By means of a search protocol, information was retrieved from the multidisciplinary database platforms with the greatest worldwide recognition, Web of Science (WoS) Core Collection and Scopus, without a time restriction, as the behavior of the subject from its beginnings in the aforementioned databases was analyzed, as can be seen in Figure 2. Prior to an exhaustive review of the literature, the search equations described for each bibliographic database (Table 3) were used to retrieve records and create the dataset for the study, during the record extraction: 16-08-21.

The TS and TITLE-ABS-KEY field codes retrieved the records used, including the titles, abstracts and keywords of the documents. The document typologies were “article”, “review”, “conference paper” or proceedings papers. The 350 and 1058 records retrieved from Web of Science and Scopus, respectively (see Figure 2), were exported to EndNote, which enabled duplicates to be removed and the subsequent single database with 1231 documents to be created.
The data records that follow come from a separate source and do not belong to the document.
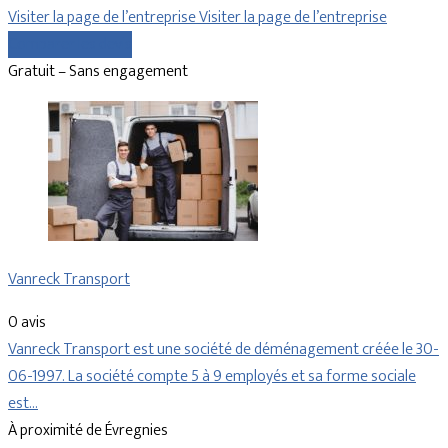
Visiter la page de l’entreprise
Visiter la page de l’entreprise
Comparer les devis
Gratuit – Sans engagement
Vanreck Transport
0 avis
Vanreck Transport est une société de déménagement créée le 30-
06-1997. La société compte 5 à 9 employés et sa forme sociale
est…
À proximité de Évregnies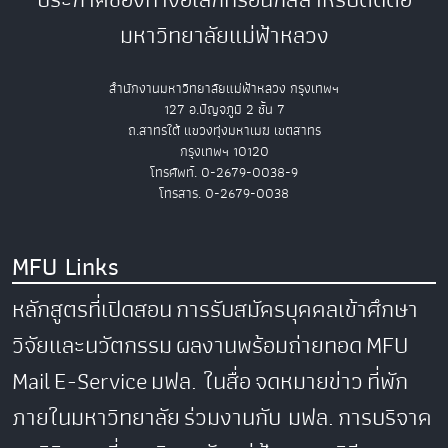
มหาวิทยาลัยแม่ฟ้าหลวง
สำนักงานมหาวิทยาลัยแม่ฟ้าหลวง กรุงเทพฯ
127 อ.ปัญจภูมิ 2 ชั้น 7
ถ.สาทรใต้ แขวงทุ่งมหาเมฆ เขตสาทร
กรุงเทพฯ 10120
โทรศัพท์. 0-2679-0038-9
โทรสาร. 0-2679-0038
MFU Links
หลักสูตรที่เปิดสอน
การรับสมัครบุคคลเข้าศึกษา
วิจัยและนวัตกรรม
ผลงานพร้อมถ่ายทอด
MFU
Mail
E-Service
มฟล. ในสื่อ
จดหมายข่าว
ที่พัก
ภายในมหาวิทยาลัย
ร่วมงานกับ มฟล.
การบริจาค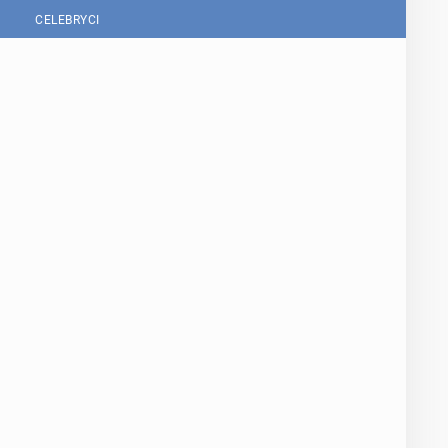
CELEBRYCI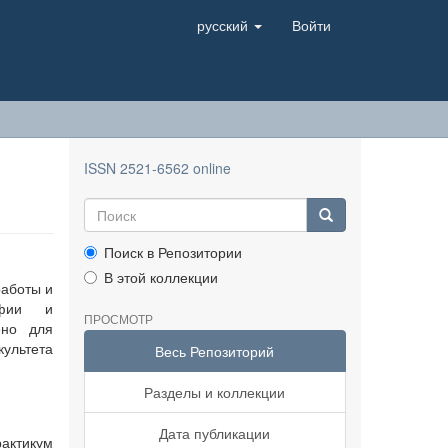
русский
Войти
ISSN 2521-6562 online
Поиск в Репозитории
В этой коллекции
работы и
афии и
ПРОСМОТР
ено для
ультета
Весь Репозиторий
Разделы и коллекции
Дата публикации
рактикум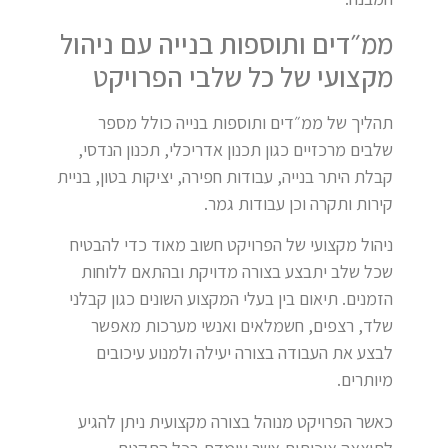
ממ״דים ותוספות בנייה עם ניהול
מקצועי של כל שלבי הפרויקט
תהליך של ממ״דים ותוספות בנייה כולל מספר
שלבים מרכזיים כגון תכנון אדריכלי, תכנון הנדסי,
קבלת היתר בנייה, עבודות חפירה, יציקות בטון, בניית
קירות ותקרה וכן עבודות גמר.
ניהול מקצועי של הפרויקט חשוב מאוד כדי להבטיח
שכל שלב יתבצע בצורה מדויקת ובהתאם ללוחות
הזמנים. תיאום בין בעלי המקצוע השונים כגון קבלני
שלד, רצפים, חשמלאים ואנשי מערכות מאפשר
לבצע את העבודה בצורה יעילה ולמנוע עיכובים
מיותרים.
כאשר הפרויקט מנוהל בצורה מקצועית ניתן להגיע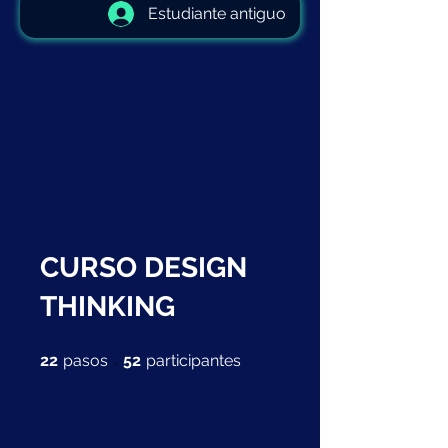
Estudiante antiguo
CURSO DESIGN
THINKING
22 pasos
52 participantes
22
pasos
52
participantes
Quality control of the documents was then carried out in accordance with the objectives of the study.

From the records retrieved, the units of analysis considered were articles, authors, documents and keywords. The units of measurement were indicators of productivity, collaboration and keyword co-occurrence using bibliometric network maps. To analyze the information, Excel 2019, Publish or Perish 8, EndNote X9, Tableau 2022 and VOSviewer v1.6.18 were used. VOSviewer was used to map distance-based bibliometric networks [61]. Keyword co-occurrence is the measure of the frequency of keyword pairs in a set of documents that serve to detect sources, trends or the scientific structure of research fields [62,63]. Clusters in the network are represented by specific colors and are made up of a set of nodes or items closely related to each other, according to the co-occurrence of keywords, where each node is assigned to only one cluster (Table 4).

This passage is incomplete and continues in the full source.